16 ottobre 2019
Aggiornato 21:00
Scoppia la polemica sul finanziamento ai teatri

Arbitrio assicurato se l'arbitro dell'arte è il Ministero

Con la cultura non si mangia, diceva Tremonti attirando su di sé le ire funeste di chi al teatro, alla musica, all'arte e alla cultura in generale ha dedicato la sua vita. Ma che interessi poco il mondo politico dev'essere presto detto, se nessuno dei Deputati della Camera è stato disposto a rilasciare una dichiarazione sul problema degli ambigui finanziamenti ai teatri.

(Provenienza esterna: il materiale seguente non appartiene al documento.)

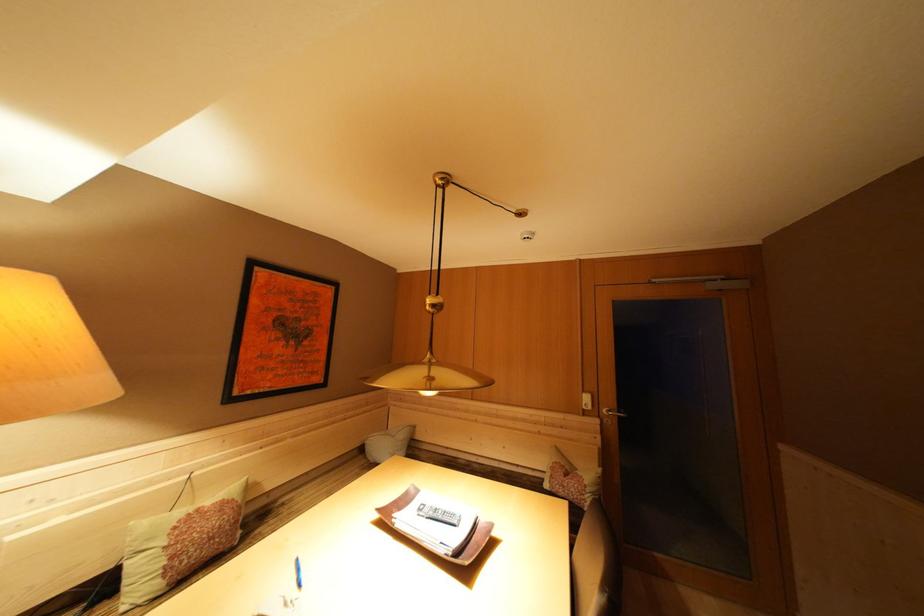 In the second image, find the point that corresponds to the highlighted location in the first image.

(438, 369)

ROMA - Con la cultura non si mangia, diceva Tremonti attirando su di sé le ire funeste di chi al teatro, alla musica, all'arte e alla cultura in generale ha dedicato la sua vita. Ma che interessi poco il mondo politico dev'essere presto detto, se nessuno dei Deputati della Camera – di qualsivoglia partito – è stato disposto a rilasciare una dichiarazione sul problema degli ambigui finanziamenti destinati ai teatri italiani. E il problema esiste eccome, perché i punteggi attribuiti dal Ministero dei beni e delle attività culturali (in base ai quali vengono attribuiti i contribuiti statali) stupiscono parecchio.

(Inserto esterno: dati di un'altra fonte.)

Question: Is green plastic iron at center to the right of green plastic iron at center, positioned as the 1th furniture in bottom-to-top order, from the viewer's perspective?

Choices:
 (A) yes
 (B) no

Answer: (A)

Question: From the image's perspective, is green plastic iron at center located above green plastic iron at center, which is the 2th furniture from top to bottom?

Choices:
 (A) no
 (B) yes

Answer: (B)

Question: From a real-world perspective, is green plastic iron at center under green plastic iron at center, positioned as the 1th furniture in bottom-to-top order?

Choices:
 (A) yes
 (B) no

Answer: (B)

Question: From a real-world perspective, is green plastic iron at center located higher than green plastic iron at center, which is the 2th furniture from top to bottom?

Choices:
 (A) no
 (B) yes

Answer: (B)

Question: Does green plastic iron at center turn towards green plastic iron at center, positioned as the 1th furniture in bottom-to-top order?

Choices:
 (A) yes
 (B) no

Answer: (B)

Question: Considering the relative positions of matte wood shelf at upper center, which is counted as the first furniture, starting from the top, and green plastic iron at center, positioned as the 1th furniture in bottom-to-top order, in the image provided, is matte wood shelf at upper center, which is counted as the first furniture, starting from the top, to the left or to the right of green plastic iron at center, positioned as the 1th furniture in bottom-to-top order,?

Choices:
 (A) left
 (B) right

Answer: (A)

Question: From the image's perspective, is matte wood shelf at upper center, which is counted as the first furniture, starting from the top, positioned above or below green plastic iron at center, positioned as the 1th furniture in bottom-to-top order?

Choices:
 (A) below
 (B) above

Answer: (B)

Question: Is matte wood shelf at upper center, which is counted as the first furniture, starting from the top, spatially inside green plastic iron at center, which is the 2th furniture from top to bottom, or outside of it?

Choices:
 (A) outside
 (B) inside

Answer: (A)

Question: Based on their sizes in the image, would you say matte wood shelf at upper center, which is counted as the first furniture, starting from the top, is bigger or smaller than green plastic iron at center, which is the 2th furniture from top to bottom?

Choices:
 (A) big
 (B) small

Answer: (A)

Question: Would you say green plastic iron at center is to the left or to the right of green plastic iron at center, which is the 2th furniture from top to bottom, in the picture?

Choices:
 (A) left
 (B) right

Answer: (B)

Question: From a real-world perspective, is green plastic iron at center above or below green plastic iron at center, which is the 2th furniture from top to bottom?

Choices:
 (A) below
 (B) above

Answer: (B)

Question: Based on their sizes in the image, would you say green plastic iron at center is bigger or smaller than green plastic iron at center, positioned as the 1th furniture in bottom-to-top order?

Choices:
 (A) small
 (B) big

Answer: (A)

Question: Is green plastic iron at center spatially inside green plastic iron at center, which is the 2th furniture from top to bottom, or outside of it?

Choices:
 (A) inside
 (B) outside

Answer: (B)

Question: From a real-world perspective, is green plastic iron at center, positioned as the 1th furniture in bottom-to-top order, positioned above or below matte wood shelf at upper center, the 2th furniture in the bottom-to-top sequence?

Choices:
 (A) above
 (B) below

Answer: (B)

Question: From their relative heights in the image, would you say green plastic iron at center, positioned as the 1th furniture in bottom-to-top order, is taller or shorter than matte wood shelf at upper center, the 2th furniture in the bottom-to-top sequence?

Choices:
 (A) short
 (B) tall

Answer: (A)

LA CLASSIFICA DEI TEATRI PIÙ VIRTUOSI - La classifica dei teatri più virtuosi del Belpaese sorprende alquanto. Alla Scala di Milano viene attribuito il punteggio più alto, pari a 150 punti, ed è primo in classifica. Nulla da dire, se non fosse che alla Fenice di Venezia, giudicato anche ultimamente dalla critica nazionale ed internazionale per varietà della programmazione e per qualità, viene attribuito uno scarsissimo 10. Il Regio di Torino è tra gli ultimi posti nella classifica, conquistando soltanto 18 punti. All'Orchestra di Santa Cecilia se ne attribuiscono 40, nonostante le sue eccellenti stagioni musicali. Ma il problema più importante non sono i punteggi, o la classifica in sé per sé – verso la quale sollevare giudizi più o meno positivi -: il problema vero e proprio è che in base a queste valutazioni vengono ripartiti i fondi statali destinati ai teatri nazionali.

COME VENGONO ASSEGNATI I FONDI STATALI - I parametri, in base ai quali il Ministero dei beni e delle attività culturali destina i milioni di euro erogati per finanziare gli spettacoli, sono i seguenti: il 50% dei finanziamenti – ben 187 milioni di euro – sono attribuiti secondo il criterio della quantità (cioè quante più rappresentazioni svolge un teatro, tanti più soldi prende dallo Stato); il 25% è assegnato in base alla capacità che l'ente ha di reperire risorse proprie mediante campagne di abbonamenti, biglietti, pubblicità, ecc; e il restante 25% viene consegnato secondo la qualità attribuita al teatro (che viene giudicata dalla Commissione Musica in totale autonomia). Restiamo perplessi, dunque, ad osservare la classifica proposta dal Ministero dei Beni e delle Attività culturali, che penalizza molti teatri importanti, come per esempio il San Carlo di Napoli – solo 12 punti.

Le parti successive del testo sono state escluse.